--- THE TASK ---
Please write out every entry below exactly, leaving out any pictures.

^^^^

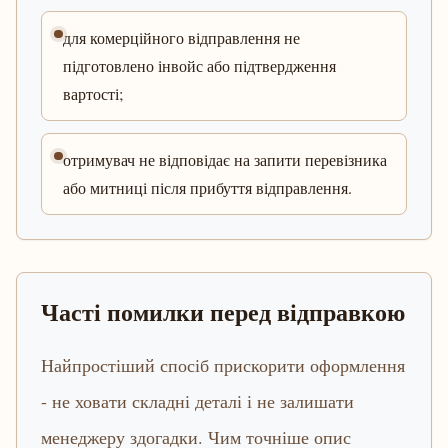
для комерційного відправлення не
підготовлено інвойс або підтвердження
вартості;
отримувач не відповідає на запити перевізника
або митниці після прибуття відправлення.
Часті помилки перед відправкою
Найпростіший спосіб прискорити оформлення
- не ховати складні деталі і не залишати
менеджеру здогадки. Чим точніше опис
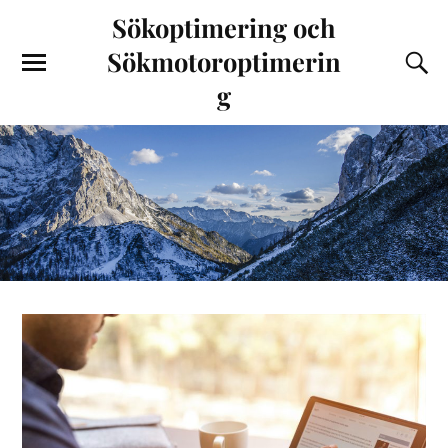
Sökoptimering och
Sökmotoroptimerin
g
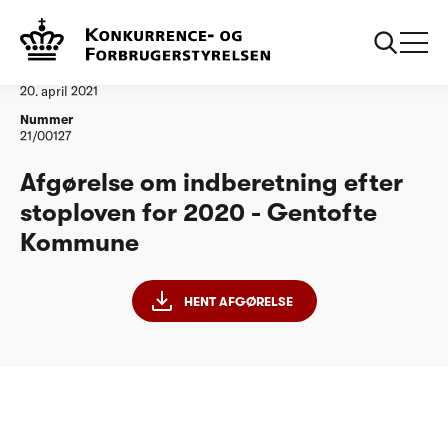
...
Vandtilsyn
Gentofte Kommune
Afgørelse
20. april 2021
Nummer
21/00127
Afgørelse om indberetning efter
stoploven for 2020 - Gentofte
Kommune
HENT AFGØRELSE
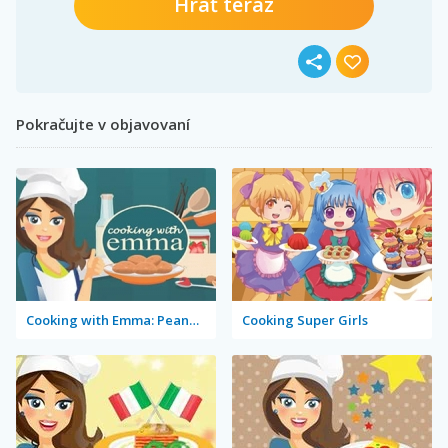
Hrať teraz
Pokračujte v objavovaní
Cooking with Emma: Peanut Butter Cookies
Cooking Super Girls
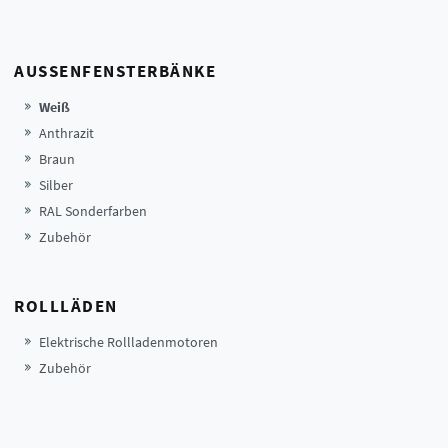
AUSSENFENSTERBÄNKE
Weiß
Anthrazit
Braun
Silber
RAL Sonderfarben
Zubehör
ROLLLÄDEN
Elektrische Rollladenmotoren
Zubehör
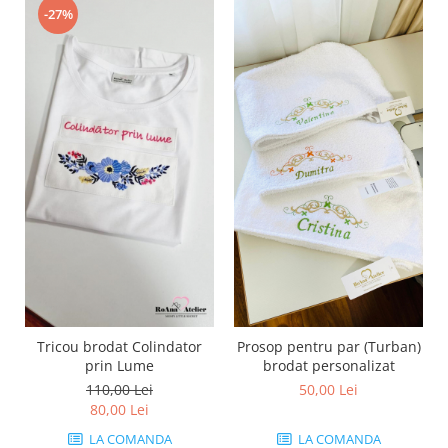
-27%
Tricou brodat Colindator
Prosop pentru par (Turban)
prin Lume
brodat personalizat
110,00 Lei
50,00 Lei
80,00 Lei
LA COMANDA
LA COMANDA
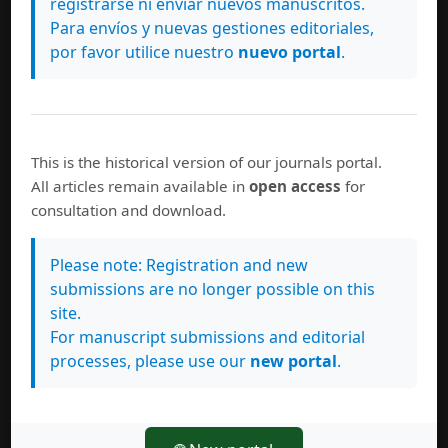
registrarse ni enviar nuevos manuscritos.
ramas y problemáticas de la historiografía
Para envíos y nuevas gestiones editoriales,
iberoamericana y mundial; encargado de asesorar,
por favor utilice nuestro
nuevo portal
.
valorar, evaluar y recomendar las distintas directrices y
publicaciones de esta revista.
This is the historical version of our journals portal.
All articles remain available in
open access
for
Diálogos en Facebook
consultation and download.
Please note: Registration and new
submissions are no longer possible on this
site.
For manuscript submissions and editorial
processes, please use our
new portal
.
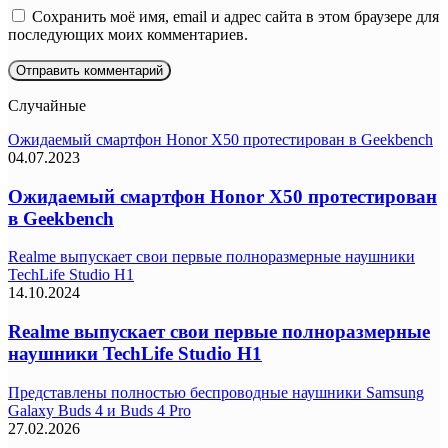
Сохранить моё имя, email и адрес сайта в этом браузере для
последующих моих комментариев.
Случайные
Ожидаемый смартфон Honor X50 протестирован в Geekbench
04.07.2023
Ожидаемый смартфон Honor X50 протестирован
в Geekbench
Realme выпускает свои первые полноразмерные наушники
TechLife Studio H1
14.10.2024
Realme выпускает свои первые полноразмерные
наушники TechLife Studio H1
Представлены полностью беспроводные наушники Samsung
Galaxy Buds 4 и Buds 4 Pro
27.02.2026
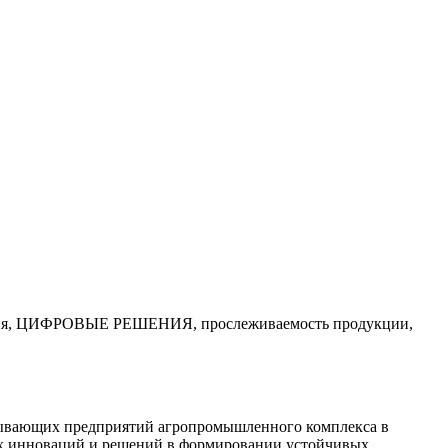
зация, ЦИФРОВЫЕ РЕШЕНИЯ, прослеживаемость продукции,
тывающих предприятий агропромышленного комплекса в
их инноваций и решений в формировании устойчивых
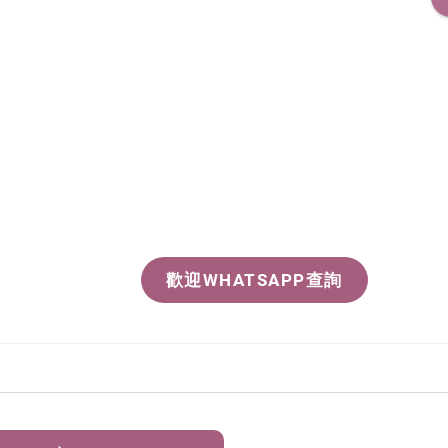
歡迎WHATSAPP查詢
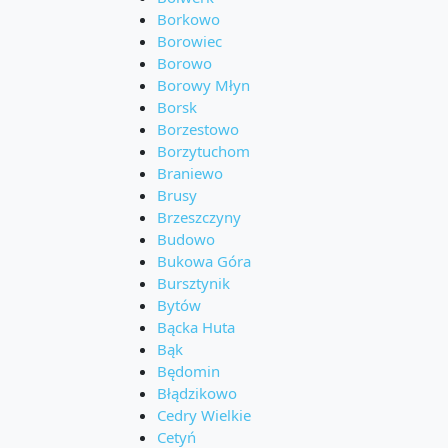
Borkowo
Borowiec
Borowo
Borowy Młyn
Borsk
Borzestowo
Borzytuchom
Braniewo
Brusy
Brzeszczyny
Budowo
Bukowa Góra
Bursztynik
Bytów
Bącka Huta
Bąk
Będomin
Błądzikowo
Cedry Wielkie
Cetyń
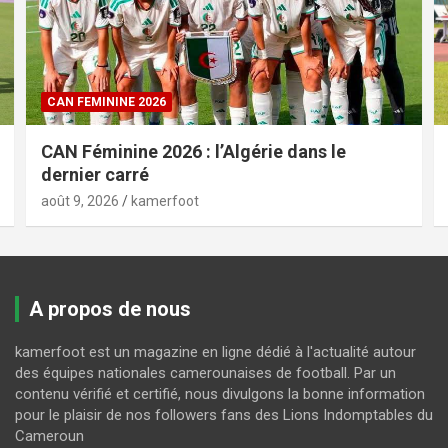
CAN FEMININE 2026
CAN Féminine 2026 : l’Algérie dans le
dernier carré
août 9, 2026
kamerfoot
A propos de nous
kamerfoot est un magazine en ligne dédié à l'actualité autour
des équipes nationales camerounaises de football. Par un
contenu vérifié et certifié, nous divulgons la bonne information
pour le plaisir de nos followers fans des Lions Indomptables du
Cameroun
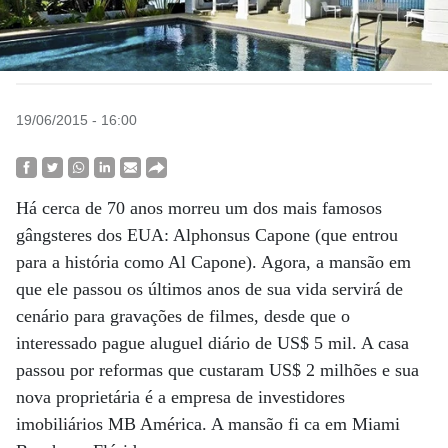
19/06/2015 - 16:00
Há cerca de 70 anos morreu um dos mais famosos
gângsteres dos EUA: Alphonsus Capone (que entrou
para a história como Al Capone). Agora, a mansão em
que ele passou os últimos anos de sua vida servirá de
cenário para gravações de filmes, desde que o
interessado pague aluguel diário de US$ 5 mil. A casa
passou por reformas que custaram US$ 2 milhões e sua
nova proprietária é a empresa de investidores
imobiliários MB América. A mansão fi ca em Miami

^^^^

--- RESULT OF THE EXERCISE ---
для комерційного відправлення не
підготовлено інвойс або підтвердження
вартості;
отримувач не відповідає на запити перевізника
або митниці після прибуття відправлення.
Часті помилки перед відправкою
Найпростіший спосіб прискорити оформлення
- не ховати складні деталі і не залишати
менеджеру здогадки. Чим точніше опис
Sökoptimering och
Sökmotoroptimerin
g
...
Vandtilsyn
Gentofte Kommune
Afgørelse
20. april 2021
Nummer
21/00127
Afgørelse om indberetning efter
stoploven for 2020 - Gentofte
Kommune
HENT AFGØRELSE
Hrať teraz
Pokračujte v objavovaní
Cooking with Emma: Peanut Butter Cookies
Cooking Super Girls
AUSSENFENSTERBÄNKE
Weiß
Anthrazit
Braun
Silber
RAL Sonderfarben
Zubehör
ROLLLÄDEN
Elektrische Rollladenmotoren
Zubehör
-27%
Tricou brodat Colindator
Prosop pentru par (Turban)
prin Lume
brodat personalizat
110,00 Lei
50,00 Lei
80,00 Lei
LA COMANDA
LA COMANDA
registrarse ni enviar nuevos manuscritos.
ramas y problemáticas de la historiografía
Para envíos y nuevas gestiones editoriales,
iberoamericana y mundial; encargado de asesorar,
por favor utilice nuestro
nuevo portal
.
valorar, evaluar y recomendar las distintas directrices y
publicaciones de esta revista.
This is the historical version of our journals portal.
All articles remain available in
open access
for
Diálogos en Facebook
consultation and download.
Please note: Registration and new
submissions are no longer possible on this
site.
For manuscript submissions and editorial
processes, please use our
new portal
.
Сохранить моё имя, email и адрес сайта в этом браузере для
последующих моих комментариев.
Случайные
Ожидаемый смартфон Honor X50 протестирован в Geekbench
04.07.2023
Ожидаемый смартфон Honor X50 протестирован
в Geekbench
Realme выпускает свои первые полноразмерные наушники
TechLife Studio H1
14.10.2024
Realme выпускает свои первые полноразмерные
наушники TechLife Studio H1
Представлены полностью беспроводные наушники Samsung
Galaxy Buds 4 и Buds 4 Pro
27.02.2026
зация, ЦИФРОВЫЕ РЕШЕНИЯ, прослеживаемость продукции,
тывающих предприятий агропромышленного комплекса в
их инноваций и решений в формировании устойчивых
歡迎WHATSAPP查詢
Borkowo
Borowiec
Borowo
Borowy Młyn
Borsk
Borzestowo
Borzytuchom
Braniewo
Brusy
Brzeszczyny
Budowo
Bukowa Góra
Bursztynik
Bytów
Bącka Huta
Bąk
Będomin
Błądzikowo
Cedry Wielkie
Cetyń
CAN FEMININE 2026
CAN Féminine 2026 : l’Algérie dans le
dernier carré
août 9, 2026
kamerfoot
A propos de nous
kamerfoot est un magazine en ligne dédié à l'actualité autour
des équipes nationales camerounaises de football. Par un
contenu vérifié et certifié, nous divulgons la bonne information
pour le plaisir de nos followers fans des Lions Indomptables du
Cameroun
19/06/2015 - 16:00
Há cerca de 70 anos morreu um dos mais famosos
gângsteres dos EUA: Alphonsus Capone (que entrou
para a história como Al Capone). Agora, a mansão em
que ele passou os últimos anos de sua vida servirá de
cenário para gravações de filmes, desde que o
interessado pague aluguel diário de US$ 5 mil. A casa
passou por reformas que custaram US$ 2 milhões e sua
nova proprietária é a empresa de investidores
imobiliários MB América. A mansão fi ca em Miami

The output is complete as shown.